Polls taken in the past week, since Trump made comments that seemed to make excuses for neo-Nazi demonstrators in Charlottesville, Va., have shown the negative reaction.
But they’ve also demonstrated that Trump continues to hold the support of a hard core of backers.
They are not as numerous as the group that voted for Trump in November; their ranks have eroded steadily since he took office. Trump’s support, however, remains big enough to threaten Republican elected officials who might be tempted to openly break with the president. Potentially, it could also serve as a political base from which he could bounce back.
The latest evidence comes from three surveys done for NBC News that were released Sunday by the polling unit at Marist College in Poughkeepsie, N.Y. The surveys polled residents of the three states that put Trump over the top last year: Pennsylvania, Michigan and Wisconsin.

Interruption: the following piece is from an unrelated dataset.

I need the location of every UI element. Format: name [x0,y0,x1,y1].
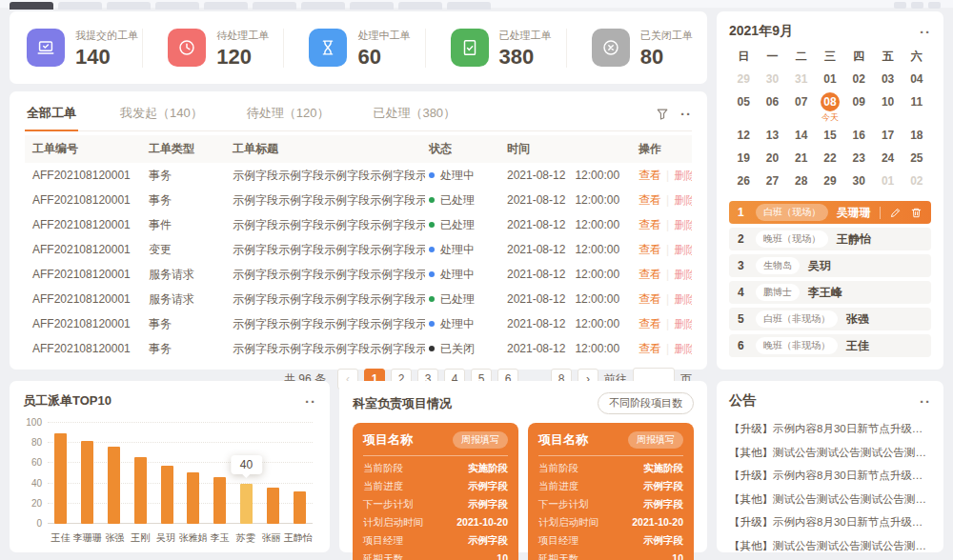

Among people who voted for him last year, 23 percent in Wisconsin, 19 percent in Pennsylvania and 16 percent in Michigan now do not approve of his performance in office, the polls found.
Roughly 1 in 5 Trump voters in each of the three states chose “embarrassed” when asked how his conduct in office makes them feel.
Those defections dwarf the size of Trump’s margin over Hillary Clinton in those three states, which ranged from eight-tenths of a point in Pennsylvania to two-tenths of a point in Michigan.
“Residents are clearly dissatisfied in how candidate Trump transitioned into President Trump,” Lee Miringoff, the director of the poll, wrote in describing his results.
The polls can tell us more about next year’s midterm elections. The party in the White House almost always loses seats in a president’s first midterm election. The issue for 2018 will be how many: Democrats, who hold 194 seats in the House, would need to pick up 24 for a majority.
Political scientists have found that two polling measures typically have provided good guidance on how midterm elections will go. One is a president’s job approval. The other is a question asking voters which party they’d like to see win — a so-called generic ballot.
On both scores, Republicans sit in risky territory.
Trump’s approval fell below 40 percent in polling averages last month, during the Senate debate on repealing the Affordable Care Act.
At 40 percent approval, Trump would be a drag on his party’s efforts to hold onto its House majority. If his approval consistently drops below that level into the mid-30s, the drag would likely be fatal to GOP hopes.